United States v. Charles Edward Shurn

183 F. App'x 598
CourtCourt of Appeals for the Eighth Circuit
DecidedJune 29, 2006
Docket05-3876
StatusUnpublished

This text of 183 F. App'x 598 (United States v. Charles Edward Shurn) is published on Counsel Stack Legal Research, covering Court of Appeals for the Eighth Circuit primary law. Counsel Stack provides free access to over 12 million legal documents including statutes, case law, regulations, and constitutions.

Bluebook
United States v. Charles Edward Shurn, 183 F. App'x 598 (8th Cir. 2006).

Opinion

MAGNUSON, District Judge.

A jury convicted Charles Edward Shurn of possession with the intent to distribute heroin in violation of 21 U.S.C. § 841(a)(1). Shurn appeals the denial by the district court 2 of his pretrial motion to dismiss the *600 indictment. He also appeals the admission of evidence of his prior conviction for possession of heroin. We affirm the district court on both grounds.

BACKGROUND

St. Louis Police Detective Thomas Sawyer began investigating Shurn after he received an anonymous phone call about Shurn’s suspected narcotics dealing. During the course of the investigation, Detective Sawyer learned that Shurn was on federal supervised release under the supervision of Probation Officer Clinton Vestal, who happened to be Detective Sawyer’s friend. Detective Sawyer contacted Vestal to verify some addresses associated with Shurn, and police officers began surveillance of Shurn at these locations.

Over the next several months, Detective Sawyer and Vestal spoke four to eight times about Shurn’s actions on supervised release. On February 26, 2004, Vestal told Detective Sawyer that he had received an anonymous phone call relating that Shurn was abusing his fiancee. On May 17, 2004, Detective Sawyer told Vestal that the police believed Shurn was selling heroin, and Vestal replied that he intended to send Shurn to a drug rehabilitation program. Three days later, Vestal learned that Shurn had abandoned the program, and he phoned Detective Sawyer to ask if the police knew where Shurn was.

As a condition of supervision, Shurn was required to undergo substance abuse testing, and he tested positive for opiates several times in April 2004. Based on the positive drug tests and Shurn’s abandonment of the drug rehabilitation program, Vestal decided to petition for a revocation of Shurn’s supervised release. The district court revoked supervision and issued an arrest warrant. On June 1, 2004, a Deputy United States Marshal told Detective Sawyer that a revocation warrant had issued for Shurn’s arrest.

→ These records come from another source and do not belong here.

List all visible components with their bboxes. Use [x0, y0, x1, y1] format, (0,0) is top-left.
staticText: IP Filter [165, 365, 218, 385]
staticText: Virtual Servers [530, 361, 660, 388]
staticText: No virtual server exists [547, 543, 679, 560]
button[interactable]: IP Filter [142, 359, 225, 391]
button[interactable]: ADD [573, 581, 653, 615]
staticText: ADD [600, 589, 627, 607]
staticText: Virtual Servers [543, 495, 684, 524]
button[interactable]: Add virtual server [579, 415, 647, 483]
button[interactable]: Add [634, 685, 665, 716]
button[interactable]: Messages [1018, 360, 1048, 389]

Detective Sawyer drove an unmarked car to several locations associated with Shurn, and he ultimately found Shurn in the front yard of one of the houses. Two other officers began surveillance while Detective Sawyer and other officers assembled to execute the warrant. The surveilling officers saw Shurn make three hand-to-hand transactions within a few minutes. Shurn then left the premises in a vehicle, and the officers gave chase, activating their lights and siren. One of the officers fired a gun, and Shurn sped away. The chase lasted three to five minutes, ending when Shum’s vehicle collided with two other cars. Shurn and his passenger fled on foot, but officers caught them after a short pursuit. During a pat-down search, an officer found a little more than a gram of heroin in a bag pinned inside Shurn’s pants.

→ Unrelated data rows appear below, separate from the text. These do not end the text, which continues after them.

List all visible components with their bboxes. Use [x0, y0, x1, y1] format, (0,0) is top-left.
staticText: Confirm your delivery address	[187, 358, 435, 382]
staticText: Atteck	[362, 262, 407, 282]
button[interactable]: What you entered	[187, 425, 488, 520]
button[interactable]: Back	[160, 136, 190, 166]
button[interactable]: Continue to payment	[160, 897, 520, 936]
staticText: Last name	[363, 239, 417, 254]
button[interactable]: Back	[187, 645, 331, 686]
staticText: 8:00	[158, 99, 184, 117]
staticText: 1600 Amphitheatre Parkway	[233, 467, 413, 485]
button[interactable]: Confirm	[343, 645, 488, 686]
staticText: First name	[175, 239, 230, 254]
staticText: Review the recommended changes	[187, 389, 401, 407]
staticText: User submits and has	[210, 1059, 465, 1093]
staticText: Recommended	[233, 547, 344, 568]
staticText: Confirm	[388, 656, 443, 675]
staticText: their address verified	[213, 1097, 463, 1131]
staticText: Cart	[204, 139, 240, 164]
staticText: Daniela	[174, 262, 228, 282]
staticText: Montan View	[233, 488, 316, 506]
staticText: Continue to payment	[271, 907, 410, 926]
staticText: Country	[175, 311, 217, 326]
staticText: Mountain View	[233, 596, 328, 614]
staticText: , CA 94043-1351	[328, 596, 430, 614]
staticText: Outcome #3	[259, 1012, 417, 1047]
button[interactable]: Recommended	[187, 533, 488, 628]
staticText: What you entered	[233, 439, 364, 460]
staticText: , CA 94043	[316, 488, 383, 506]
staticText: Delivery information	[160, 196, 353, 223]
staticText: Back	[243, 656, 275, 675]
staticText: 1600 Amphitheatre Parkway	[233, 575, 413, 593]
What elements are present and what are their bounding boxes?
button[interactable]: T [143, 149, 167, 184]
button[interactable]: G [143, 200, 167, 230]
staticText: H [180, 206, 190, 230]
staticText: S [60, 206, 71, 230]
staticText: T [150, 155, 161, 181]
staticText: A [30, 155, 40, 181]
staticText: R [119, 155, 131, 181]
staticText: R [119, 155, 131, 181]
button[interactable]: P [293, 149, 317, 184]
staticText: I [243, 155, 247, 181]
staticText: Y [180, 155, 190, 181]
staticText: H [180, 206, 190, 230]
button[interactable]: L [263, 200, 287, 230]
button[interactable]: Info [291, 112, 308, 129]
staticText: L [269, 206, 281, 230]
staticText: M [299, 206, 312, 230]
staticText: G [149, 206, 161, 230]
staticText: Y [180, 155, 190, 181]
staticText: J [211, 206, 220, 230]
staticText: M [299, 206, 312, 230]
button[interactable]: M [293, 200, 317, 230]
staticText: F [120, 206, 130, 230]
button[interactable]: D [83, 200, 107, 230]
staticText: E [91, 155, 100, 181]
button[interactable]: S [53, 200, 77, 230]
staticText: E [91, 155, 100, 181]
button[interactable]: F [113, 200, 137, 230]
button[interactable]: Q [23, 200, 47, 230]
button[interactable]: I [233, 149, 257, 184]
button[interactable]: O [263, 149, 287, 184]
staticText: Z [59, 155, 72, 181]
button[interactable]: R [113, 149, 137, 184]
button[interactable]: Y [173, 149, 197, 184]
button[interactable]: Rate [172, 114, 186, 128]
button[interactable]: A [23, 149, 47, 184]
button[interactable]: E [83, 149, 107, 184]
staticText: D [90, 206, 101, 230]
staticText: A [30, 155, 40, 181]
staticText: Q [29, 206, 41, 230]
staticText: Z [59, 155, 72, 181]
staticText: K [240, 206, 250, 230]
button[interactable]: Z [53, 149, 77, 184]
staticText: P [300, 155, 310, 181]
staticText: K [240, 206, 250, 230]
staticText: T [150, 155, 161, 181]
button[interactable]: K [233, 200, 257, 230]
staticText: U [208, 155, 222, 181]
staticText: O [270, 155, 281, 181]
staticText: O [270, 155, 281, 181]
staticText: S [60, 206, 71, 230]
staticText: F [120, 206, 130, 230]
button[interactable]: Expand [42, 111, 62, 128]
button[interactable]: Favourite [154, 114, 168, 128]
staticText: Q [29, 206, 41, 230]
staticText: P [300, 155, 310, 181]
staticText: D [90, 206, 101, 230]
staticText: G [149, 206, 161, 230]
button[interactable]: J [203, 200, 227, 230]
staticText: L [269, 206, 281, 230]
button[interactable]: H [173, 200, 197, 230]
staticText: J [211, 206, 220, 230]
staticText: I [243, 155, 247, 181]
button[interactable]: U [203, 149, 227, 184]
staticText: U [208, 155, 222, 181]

Before trial, Shurn moved to dismiss the case with prejudice, alleging that Vestal’s communications with Detective Sawyer were improper. A magistrate judge recommended denial of the motion, and the district court agreed. Shurn also moved in limine to preclude evidence of his prior convictions in 1987 and 2000 for possession of heroin with the intent to distribute. The district court granted the motion as to the 1987 conviction but allowed evidence of the 2000 conviction on the basis of relevance. At trial, the government introduced evidence that Shurn pled guilty in 2000 to possessing heroin with the intent to distribute. Shurn was ultimately convicted and sentenced to 240 months imprisonment.

DISCUSSION

A. Communications Between Vestal and Detective Sawyer

Shurn contends that Vestal’s ex parte communications with Detective Sawyer caused him to become an advocate for *601 the prosecution, thereby intertwining the judicial and executive branches. According to Shurn, this violated his constitutional right to be tried in an impartial tribunal. The standard of review for constitutional error is de novo. United States v. Washington, 318 F.3d 845, 854 (8th Cir.2003).

Probation officers are judicial branch employees hired to provide a wide range of information about defendants and their offenses. See 18 U.S.C. § 3602(a); Fed. R.CrimJP. 32(c) (requiring probation officers to conduct presentence investigations and submit reports to the district courts). One of the duties of a probation officer is to keep informed about the conduct and condition of a person on supervised release. See 18 U.S.C. § 3603.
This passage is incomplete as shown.